Старик фотограф еще раз поклонился; на этот раз у него получилось совсем хорошо.

— Я надеюсь сам дожить до того времени, и поверьте моему слову, что первый цветной снимок в России…

Толстой открыл двери, сказав сухо:

— Нет, не нужно. Я вряд ли доживу до того времени. К тому же, сказать по правде, я совершенно не верю в цветную фотографию. Чертков мне многое рассказывал об этом, но я не верю. Этого не может быть, нет.

Они вышли, Перед барским домом собралось довольно много народу: и гости, и дворовые, и нищие, и богомольцы. Софья Андреевна всем улыбалась, кланялась, и этот театр опять вывел Толстого из себя. Он встал рядом с Софьей Андреевной. Она его любовно взяла под руку, она была ласкова и добра, а он стоял усталый, сердитый, и старик фотограф так и запечатлел эту чету на сорок восьмом году после свадьбы, и это стало последней фотографией Толстого.
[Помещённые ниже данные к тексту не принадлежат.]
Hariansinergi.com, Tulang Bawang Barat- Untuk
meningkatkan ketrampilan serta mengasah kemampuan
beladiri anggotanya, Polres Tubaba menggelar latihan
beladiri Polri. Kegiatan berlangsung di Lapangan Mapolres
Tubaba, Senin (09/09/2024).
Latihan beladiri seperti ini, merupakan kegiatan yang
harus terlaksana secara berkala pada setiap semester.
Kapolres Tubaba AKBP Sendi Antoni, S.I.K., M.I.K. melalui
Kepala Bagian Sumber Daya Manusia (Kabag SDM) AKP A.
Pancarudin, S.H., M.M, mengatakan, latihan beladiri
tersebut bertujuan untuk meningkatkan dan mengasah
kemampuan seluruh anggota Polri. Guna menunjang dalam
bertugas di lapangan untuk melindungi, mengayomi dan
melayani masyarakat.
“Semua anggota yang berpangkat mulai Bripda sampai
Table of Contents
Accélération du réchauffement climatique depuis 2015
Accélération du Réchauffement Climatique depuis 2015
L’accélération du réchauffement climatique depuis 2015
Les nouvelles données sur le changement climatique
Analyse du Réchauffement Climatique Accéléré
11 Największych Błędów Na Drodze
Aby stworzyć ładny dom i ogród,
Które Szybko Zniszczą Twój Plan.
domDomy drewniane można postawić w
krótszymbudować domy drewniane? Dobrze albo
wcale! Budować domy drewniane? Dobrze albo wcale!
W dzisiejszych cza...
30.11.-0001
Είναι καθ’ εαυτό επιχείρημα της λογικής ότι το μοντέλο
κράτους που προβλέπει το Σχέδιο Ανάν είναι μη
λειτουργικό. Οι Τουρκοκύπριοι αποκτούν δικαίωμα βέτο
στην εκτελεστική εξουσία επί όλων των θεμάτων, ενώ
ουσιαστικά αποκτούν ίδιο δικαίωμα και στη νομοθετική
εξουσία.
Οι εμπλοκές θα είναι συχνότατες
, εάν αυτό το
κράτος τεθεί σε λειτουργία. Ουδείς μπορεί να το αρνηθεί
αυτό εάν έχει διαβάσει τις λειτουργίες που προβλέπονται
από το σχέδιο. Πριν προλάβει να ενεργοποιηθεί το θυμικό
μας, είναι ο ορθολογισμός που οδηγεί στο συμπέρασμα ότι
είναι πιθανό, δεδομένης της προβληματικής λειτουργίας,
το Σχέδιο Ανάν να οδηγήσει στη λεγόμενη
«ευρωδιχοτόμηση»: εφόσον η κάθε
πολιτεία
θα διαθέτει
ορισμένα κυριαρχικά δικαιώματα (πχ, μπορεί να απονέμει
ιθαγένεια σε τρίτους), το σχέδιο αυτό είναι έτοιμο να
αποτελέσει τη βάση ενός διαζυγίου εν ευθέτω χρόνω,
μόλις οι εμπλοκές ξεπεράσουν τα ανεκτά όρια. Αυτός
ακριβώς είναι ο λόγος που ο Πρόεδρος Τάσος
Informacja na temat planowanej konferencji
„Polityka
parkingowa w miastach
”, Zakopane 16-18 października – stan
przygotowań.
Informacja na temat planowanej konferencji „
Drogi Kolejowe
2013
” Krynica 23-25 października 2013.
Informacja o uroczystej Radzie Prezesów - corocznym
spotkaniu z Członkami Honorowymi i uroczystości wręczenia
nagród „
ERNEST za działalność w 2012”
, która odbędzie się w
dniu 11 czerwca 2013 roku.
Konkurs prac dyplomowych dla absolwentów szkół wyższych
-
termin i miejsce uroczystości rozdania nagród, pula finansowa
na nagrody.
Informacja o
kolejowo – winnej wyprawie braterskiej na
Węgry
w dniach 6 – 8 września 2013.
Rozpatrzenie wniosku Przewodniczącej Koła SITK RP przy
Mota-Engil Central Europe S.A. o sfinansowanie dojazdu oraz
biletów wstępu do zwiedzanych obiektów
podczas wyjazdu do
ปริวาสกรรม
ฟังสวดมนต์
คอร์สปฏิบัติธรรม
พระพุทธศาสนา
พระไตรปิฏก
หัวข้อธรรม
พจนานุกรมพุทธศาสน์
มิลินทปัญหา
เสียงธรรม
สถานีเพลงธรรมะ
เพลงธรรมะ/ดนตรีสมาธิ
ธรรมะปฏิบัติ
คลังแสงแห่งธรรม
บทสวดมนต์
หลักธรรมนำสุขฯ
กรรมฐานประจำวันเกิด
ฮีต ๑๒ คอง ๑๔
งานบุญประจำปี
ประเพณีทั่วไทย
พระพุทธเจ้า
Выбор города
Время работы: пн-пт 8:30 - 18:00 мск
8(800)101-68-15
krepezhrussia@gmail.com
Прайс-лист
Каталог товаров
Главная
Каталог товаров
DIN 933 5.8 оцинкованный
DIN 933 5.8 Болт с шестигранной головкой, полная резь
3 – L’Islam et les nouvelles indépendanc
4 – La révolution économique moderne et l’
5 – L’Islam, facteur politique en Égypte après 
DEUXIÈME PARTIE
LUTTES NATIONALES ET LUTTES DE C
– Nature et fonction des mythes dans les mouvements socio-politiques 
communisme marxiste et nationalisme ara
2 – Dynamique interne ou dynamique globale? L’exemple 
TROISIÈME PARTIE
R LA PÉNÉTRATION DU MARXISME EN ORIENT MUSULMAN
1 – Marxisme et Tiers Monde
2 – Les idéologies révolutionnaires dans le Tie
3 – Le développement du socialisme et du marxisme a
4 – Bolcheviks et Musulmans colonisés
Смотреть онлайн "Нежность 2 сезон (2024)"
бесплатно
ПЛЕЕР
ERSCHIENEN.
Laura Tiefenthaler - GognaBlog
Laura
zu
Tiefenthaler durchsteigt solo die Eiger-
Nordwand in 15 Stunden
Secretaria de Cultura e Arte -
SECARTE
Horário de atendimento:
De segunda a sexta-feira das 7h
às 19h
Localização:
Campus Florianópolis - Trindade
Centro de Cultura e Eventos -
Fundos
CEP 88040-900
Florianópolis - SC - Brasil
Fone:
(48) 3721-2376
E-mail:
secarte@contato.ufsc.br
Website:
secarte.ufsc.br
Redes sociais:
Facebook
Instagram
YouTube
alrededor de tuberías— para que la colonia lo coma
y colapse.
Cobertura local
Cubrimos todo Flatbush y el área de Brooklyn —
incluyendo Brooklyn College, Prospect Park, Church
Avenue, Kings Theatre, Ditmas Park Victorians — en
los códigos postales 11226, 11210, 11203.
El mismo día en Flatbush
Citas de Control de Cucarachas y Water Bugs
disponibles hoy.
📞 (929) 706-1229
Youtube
Весь тот день волк пролежал, не шелохнувшись, на голых скалах. Он сливался по цвету, по контуру со скалами, он, казалось, сросся с ними, став такой же скалой, по какая-то маленькая частица его существа все еще надеялась, ждала чуда, потому что такова природа всего сущего. Когда все пройдено, потеряно, проиграно, тогда ждут чуда. Бывает, оно и заявится, но редко, крайне редко; что до волков, то к ним оно вообще дорогу позабыло. Рассчитывать приходилось только на себя. В сумерках, открыв глаза, он увидел внизу под собой пропасть и долго, завороженно смотрел, как она заполняется сумерками, как тает в темноте, и эта пропасть стала последним окном в его угасающей жизни.